Infant mortality rate rose 8% in wake of Texas abortion ban, study shows – Metro US

Infant mortality rate rose 8% in wake of Texas abortion ban, study shows

Texas Abortion Infant Deaths
FILE – Claire Fritz rallies for abortion rights at the Capitol, in Austin, Texas, May 14, 2022. A new study released by Johns Hopkins University on Monday, June 24, 2024, shows the infant death rate in Texas went up in the wake of the state’s abortion ban. ( Jay Janner/Austin American-Statesman via AP, File)

In the wake of Texas’ abortion ban, the state’s infant death rate increased and more died of birth defects, a study published Monday shows.

The analysis out of Johns Hopkins University is the latest research to find higher infant mortality rates in states with abortion restrictions.

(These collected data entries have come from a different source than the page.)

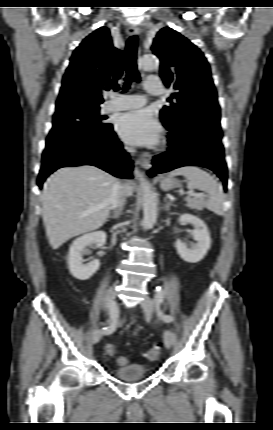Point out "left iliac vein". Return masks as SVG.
Wrapping results in <instances>:
<instances>
[{
	"instance_id": "1",
	"label": "left iliac vein",
	"mask_w": 273,
	"mask_h": 430,
	"mask_svg": "<svg viewBox=\"0 0 273 430\" xmlns=\"http://www.w3.org/2000/svg\"><path fill=\"white\" fill-rule=\"evenodd\" d=\"M141 307L147 316H151L154 311L153 300L149 296H146L144 300L141 302ZM163 337H164V344L166 348L168 349L171 348L174 341V338L171 332L165 331Z\"/></svg>"
}]
</instances>
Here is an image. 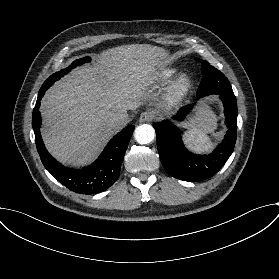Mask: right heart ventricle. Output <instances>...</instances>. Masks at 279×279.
<instances>
[{
	"label": "right heart ventricle",
	"mask_w": 279,
	"mask_h": 279,
	"mask_svg": "<svg viewBox=\"0 0 279 279\" xmlns=\"http://www.w3.org/2000/svg\"><path fill=\"white\" fill-rule=\"evenodd\" d=\"M179 73V70L175 67H163L154 72L151 82L157 86H168Z\"/></svg>",
	"instance_id": "e07e8e85"
}]
</instances>
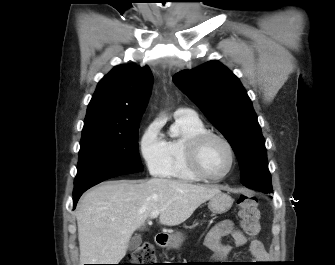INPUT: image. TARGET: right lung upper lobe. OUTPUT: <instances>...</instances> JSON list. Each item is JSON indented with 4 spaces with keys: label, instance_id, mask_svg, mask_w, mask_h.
<instances>
[{
    "label": "right lung upper lobe",
    "instance_id": "obj_1",
    "mask_svg": "<svg viewBox=\"0 0 335 265\" xmlns=\"http://www.w3.org/2000/svg\"><path fill=\"white\" fill-rule=\"evenodd\" d=\"M153 84L148 66L118 65L98 83L82 133L120 131L140 122Z\"/></svg>",
    "mask_w": 335,
    "mask_h": 265
}]
</instances>
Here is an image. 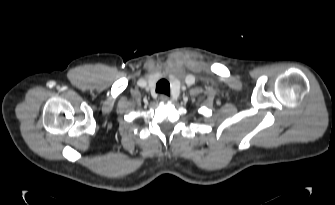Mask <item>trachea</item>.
<instances>
[{
    "label": "trachea",
    "mask_w": 335,
    "mask_h": 205,
    "mask_svg": "<svg viewBox=\"0 0 335 205\" xmlns=\"http://www.w3.org/2000/svg\"><path fill=\"white\" fill-rule=\"evenodd\" d=\"M156 92L170 95V84L167 80L161 79L157 82Z\"/></svg>",
    "instance_id": "1"
}]
</instances>
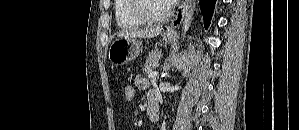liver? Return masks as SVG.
<instances>
[{"mask_svg":"<svg viewBox=\"0 0 299 130\" xmlns=\"http://www.w3.org/2000/svg\"><path fill=\"white\" fill-rule=\"evenodd\" d=\"M162 31V28L160 26L157 27H151L147 29H133L129 31H125L122 33H119L118 36L121 38H154L158 36Z\"/></svg>","mask_w":299,"mask_h":130,"instance_id":"obj_1","label":"liver"}]
</instances>
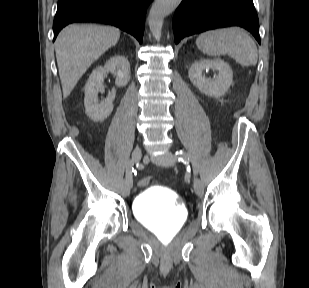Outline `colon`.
<instances>
[{"mask_svg": "<svg viewBox=\"0 0 309 288\" xmlns=\"http://www.w3.org/2000/svg\"><path fill=\"white\" fill-rule=\"evenodd\" d=\"M152 182V178L149 176L143 177L138 181L140 187H146Z\"/></svg>", "mask_w": 309, "mask_h": 288, "instance_id": "1", "label": "colon"}]
</instances>
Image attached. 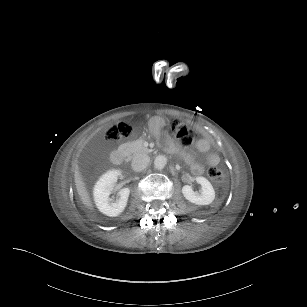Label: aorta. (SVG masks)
<instances>
[{
    "instance_id": "762f6f07",
    "label": "aorta",
    "mask_w": 307,
    "mask_h": 307,
    "mask_svg": "<svg viewBox=\"0 0 307 307\" xmlns=\"http://www.w3.org/2000/svg\"><path fill=\"white\" fill-rule=\"evenodd\" d=\"M167 164V159L164 156H157L154 160V168L156 170H163Z\"/></svg>"
}]
</instances>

The researchers looked at how many infants died before their first birthday after Texas adopted its abortion ban in September 2021. They compared infant deaths in Texas to those in 28 states — some also with restrictions. The researchers calculated that there were 216 more deaths in Texas than expected between March and December the next year.

In Texas, the 2022 mortality rate for infants went up 8% to 5.75 per 1,000 births, compared to a 2% increase in the rest of the U.S., according to the study in the journal JAMA Pediatrics.

Among causes of deaths, birth defects showed a 23% increase, compared to a decrease of about 3% in the rest of the U.S. The Texas law blocks abortions after the detection of cardiac activity, usually five or six weeks into pregnancy, well before tests are done to detect fetal abnormalities.

“I think these findings make clear the potentially devastating consequences that abortion bans can have,” said co-author Suzanne Bell, a fertility researcher.

Doctors have argued that the law is too restrictive toward women who face pregnancy complications, though the state’s Supreme Court last month rejected a case that sought to weaken it.

Infant deaths are relatively rare, Bell said, so the team was a bit surprised by the findings. Because of the small numbers, the researchers could not parse out the rates for different populations, for example, to see if rates were rising more for certain races or socioeconomic groups.

But the results did not come as a surprise to Tiffany Green, a University of Wisconsin-Madison economist and population health scientist who studies the consequences of racial inequities on reproductive health. She said the results were in line with earlier research on racial disparities in infant mortality rates due to state differences in Medicaid funding for abortions. Many of the people getting abortions are vulnerable to pregnancy complications, said Green, who was not part of the research.

Stephen Chasen, a maternal-fetal medicine specialist with Weill Cornell Medicine, said abortion restrictions have other consequences. Chasen, who had no role in the research, said people who carry out pregnancies with fetal anomalies need extra support, education and specialized medical care for the mother and newborn — all of which require resources.